* What is required:
Nothing but the lines from the start of the entries below through the line containing "Ring eller skriv" should appear in the answer, copied exactly and free of pictures.

*** Opening Materials provided ***

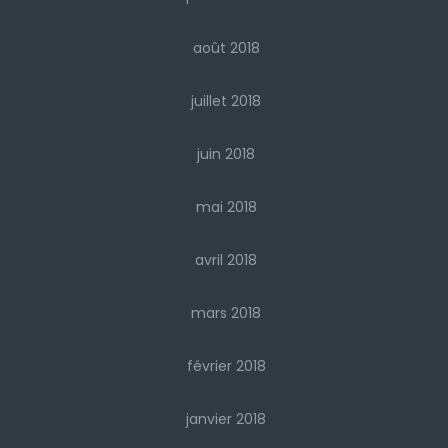
août 2018
juillet 2018
juin 2018
mai 2018
avril 2018
mars 2018
février 2018
janvier 2018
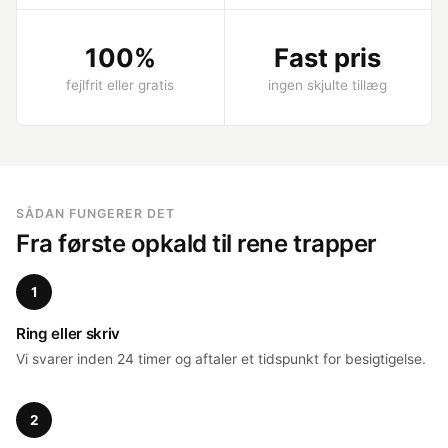
100%
Fast pris
fejlfrit eller gratis
ingen skjulte tillæg
SÅDAN FUNGERER DET
Fra første opkald til rene trapper
1
Ring eller skriv
Vi svarer inden 24 timer og aftaler et tidspunkt for besigtigelse.
2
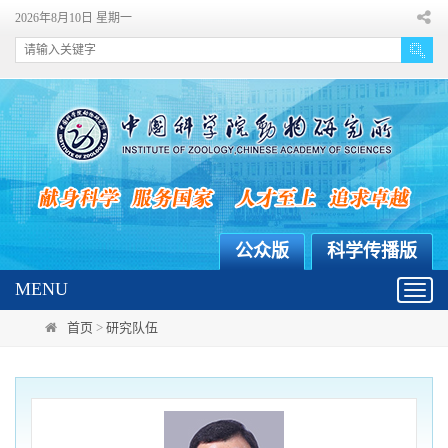
2026年8月10日 星期一
公众版
科学传播版
MENU
Toggl
navig
首页
>
研究队伍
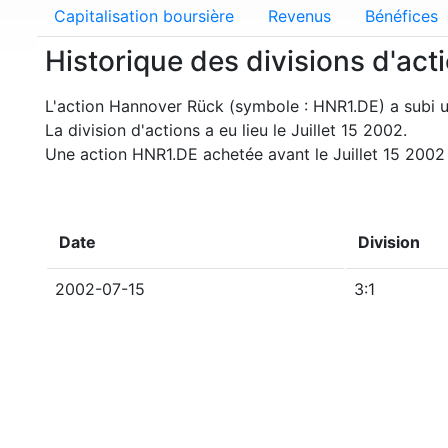
Capitalisation boursière
Revenus
Bénéfices
Historique des divisions d'ac
L'action Hannover Rück (symbole : HNR1.DE) a subi un
La division d'actions a eu lieu le Juillet 15 2002.
Une action HNR1.DE achetée avant le Juillet 15 2002 
Date
Division
2002-07-15
3:1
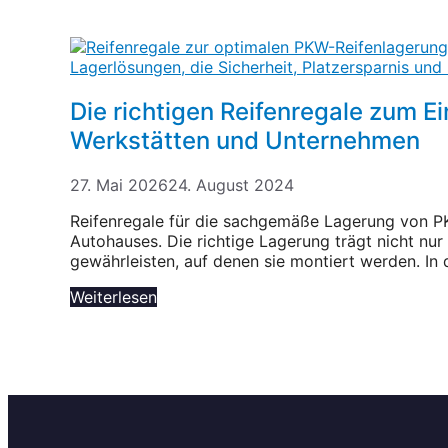
Die richtigen Reifenregale zum E
Werkstätten und Unternehmen
27. Mai 2026
24. August 2024
Reifenregale für die sachgemäße Lagerung von PKW
Autohauses. Die richtige Lagerung trägt nicht nur
gewährleisten, auf denen sie montiert werden. In 
Weiterlesen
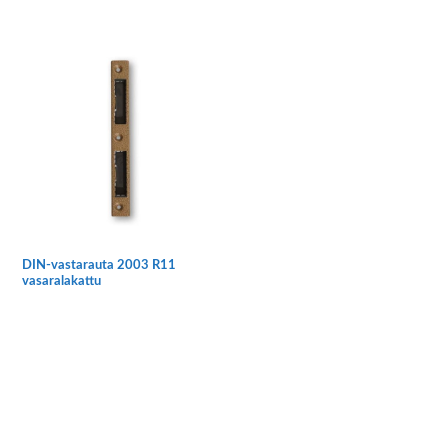
DIN-vastarauta 2003 R11
vasaralakattu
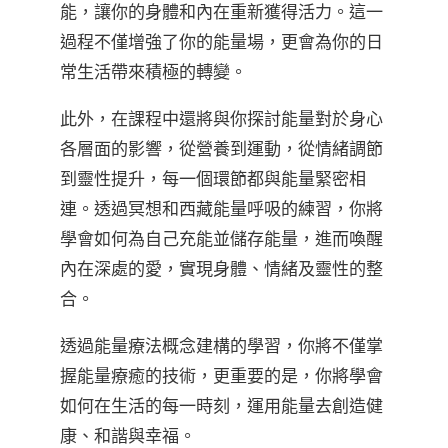
能，讓你的身體和內在重新獲得活力。這一
過程不僅增強了你的能量場，更會為你的日
常生活帶來積極的轉變。
此外，在課程中還將與你探討能量對於身心
各層面的影響，從營養到運動，從情緒調節
到靈性提升，每一個環節都與能量緊密相
連。透過冥想和西藏能量呼吸的練習，你將
學會如何為自己充能並儲存能量，進而喚醒
內在深處的愛，實現身體、情緒及靈性的整
合。
透過能量療法概念建構的學習，你將不僅掌
握能量療癒的技術，更重要的是，你將學會
如何在生活的每一時刻，運用能量去創造健
康、和諧與幸福。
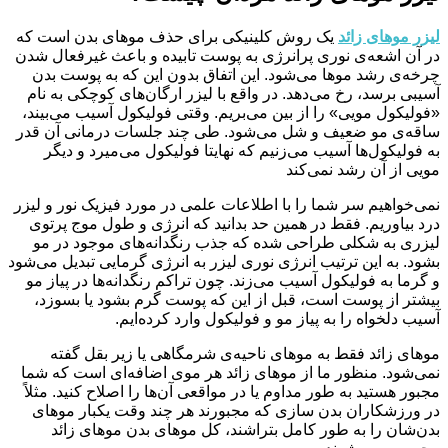
لیزر موهای زائد
یک روش کلینیکی برای حذف موهای بدن است که
در آن اشعه‌ی نوری پرانرژی به پوست تابیده و باعث غیرفعال شدن
چرخه‌ی رشد موها می‌شود. این اتفاق بدون این که به پوست بدن
آسیبی برسد، رخ می‌دهد. در واقع با لیزر ارگان‌های کوچکی به نام
«فولیکول مویی» را از بین می‌بریم. وقتی فولیکول آسیب می‌بیند،
ساقه‌ی مو ضعیف و شل می‌شود. طی چند جلسات درمانی آن قدر
به فولیکول‌ها آسیب می‌زنیم که نهایتا فولیکول می‌میرد و دیگر
مویی از آن رشد نمی‌کند
نمی‌خواهیم سر شما را با اطلاعات علمی در مورد فیزیک نور و لیزر
درد بیاوریم. فقط در همین حد بدانید که انرژی و طول موج پرتوی
لیزری به شکلی طراحی شده که جذب رنگدانه‌های موجود در مو
بشود. به این ترتیب انرژی نوری لیزر به انرژی گرمایی تبدیل می‌شود
و گرما به فولیکول آسیب می‌زند. چون تراکم رنگدانه‌ها در پیاز مو
بیشتر از پوست است، قبل از این که پوست گرم بشود یا بسوزد،
آسیب دلخواه را به پیاز مو و فولیکول وارد کرده‌ایم.
موهای زائد فقط به موهای ناحیه‌ی شرمگاهی یا زیر بقل گفته
نمی‌شود. منظور ما از موهای زائد هر موی اضافه‌ای است که شما
مجبور هستید به طور مداوم یا در مواقعی آن‌ها را اصلاح کنید. مثلاً
در ورزشکاران بدن سازی که مجبورند هر چند وقت یکبار موهای
بدن‌شان را به طور کامل بتراشند، کل موهای بدن موهای زائد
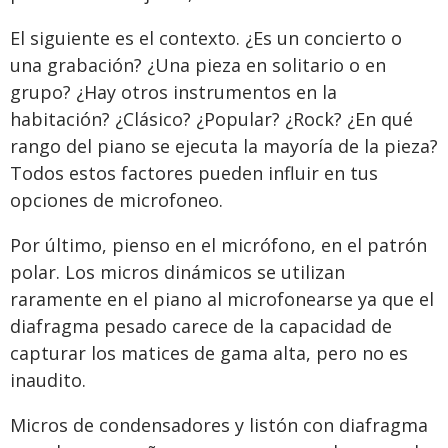
El siguiente es el contexto. ¿Es un concierto o
una grabación? ¿Una pieza en solitario o en
grupo? ¿Hay otros instrumentos en la
habitación? ¿Clásico? ¿Popular? ¿Rock? ¿En qué
rango del piano se ejecuta la mayoría de la pieza?
Todos estos factores pueden influir en tus
opciones de microfoneo.
Por último, pienso en el micrófono, en el patrón
polar. Los micros dinámicos se utilizan
raramente en el piano al microfonearse ya que el
diafragma pesado carece de la capacidad de
capturar los matices de gama alta, pero no es
inaudito.
Micros de condensadores y listón con diafragma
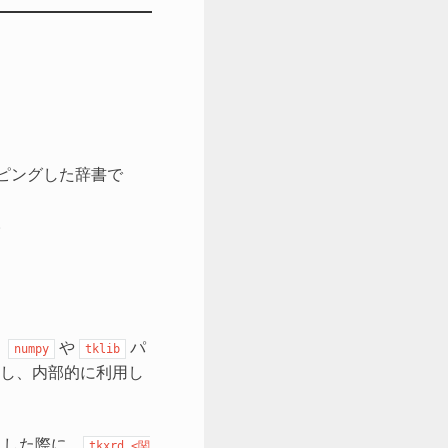
。
ッピングした辞書で
。
、
や
パ
numpy
tklib
し、内部的に利用し
トした際に、
tkxrd.<関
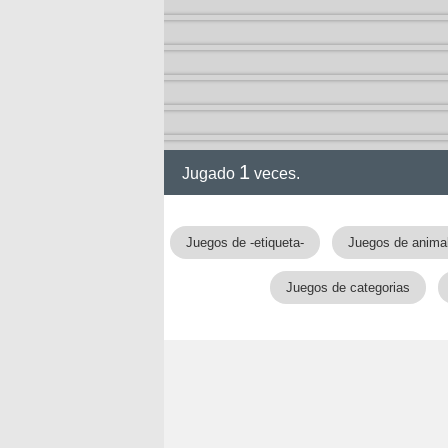
1
Jugado
veces.
gia
Juegos de -etiqueta-
Juegos de anima
Juegos de categorias
!!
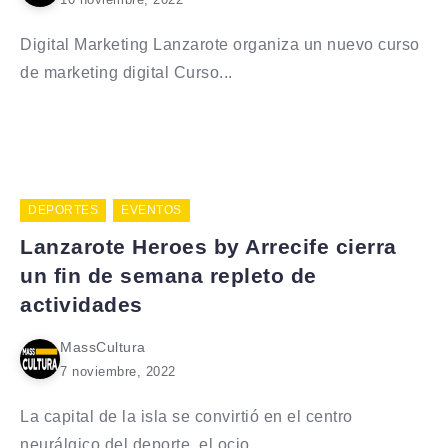
Digital Marketing Lanzarote organiza un nuevo curso
de marketing digital Curso...
DEPORTES
EVENTOS
Lanzarote Heroes by Arrecife cierra
un fin de semana repleto de
actividades
MassCultura
7 noviembre, 2022
La capital de la isla se convirtió en el centro
neurálgico del deporte, el ocio...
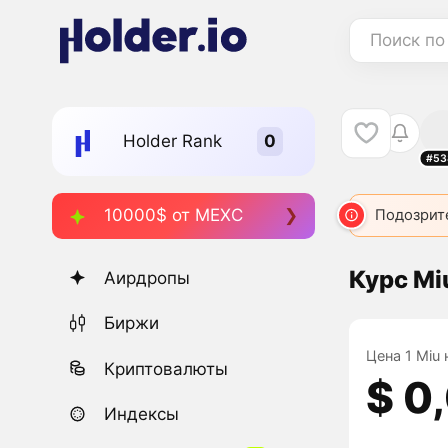
Поиск по
Holder Rank
#53
10000$ от MEXC
Подозрит
Курс Mi
Аирдропы
Биржи
Цена 1 Miu 
Криптовалюты
$ 0
Индексы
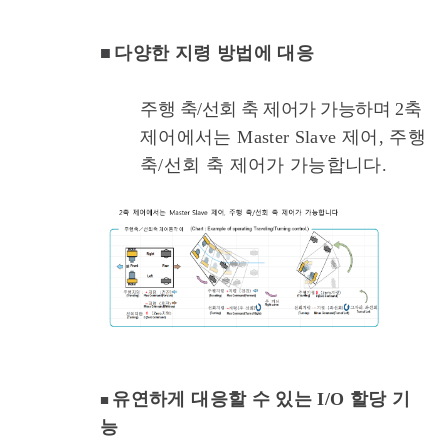
■
다양한 지령 방법에 대응
주행 축/선회 축 제어가 가능하며
2축
제어에서는 Master Slave 제어, 주행
축/선회 축 제어가 가능합니다.
유연하게 대응할 수 있는 I/O 할당 기
■
능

*** Closing Materials provided ***

* Exercise solution:
août 2018
juillet 2018
juin 2018
mai 2018
avril 2018
mars 2018
février 2018
janvier 2018
100%
Fast pris
fejlfrit eller gratis
ingen skjulte tillæg
SÅDAN FUNGERER DET
Fra første opkald til rene trapper
1
Ring eller skriv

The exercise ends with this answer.